So basically taking your most "generous" estimate on "savings" for the government and putting them up against the lost revenue from the taxes along with an unknown increase in cost of border enforcement and the known increase in military spending, you're still more than $2 trillion in the hole, which is actually more than the figure I saw from the CBO. So unless we got some magical math going here that I don't know about . . . the CBO's numbers seem pretty reasonable to me, if not understated, and I can see where they get them. And the GOP is anticipating a huge shortfall because they're asking for a $5 trillion increase in the debt ceiling.

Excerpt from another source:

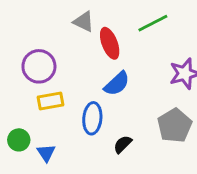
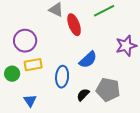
blue semicircle: (117, 84) -> (88, 60), moved
gray pentagon: (175, 126) -> (108, 90), moved, turned -30
green circle: (19, 140) -> (12, 74), moved

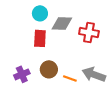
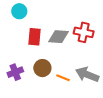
cyan circle: (40, 13) -> (19, 11), moved
gray diamond: (62, 23) -> (58, 37), moved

And the Republicans are going to get trounced in the midterms anyway because the GOP looks like the GOP: if those tax cuts were so important to the GOP they would have been put in place back in 2017 when the corporate tax cuts were made permanent, they're still trading help for individuals for higher military spending (that's going to cost them), if the moron Lindsey Graham and his 81 Senate compatriots get their way on the secondary tariffs they'll sink the economy, and we always have the wars that Trump was supposed to end but which keep on going. Oh, and they're losing the moderate voter with the deportation antics and the fact that they have yet to do anything meaningful about the censorship complex or the surveillance state. The GOP is going to get wiped out in the midterms because (1) that is typically what happens and (2) they've done nothing to suggest they deserve this time being an exception.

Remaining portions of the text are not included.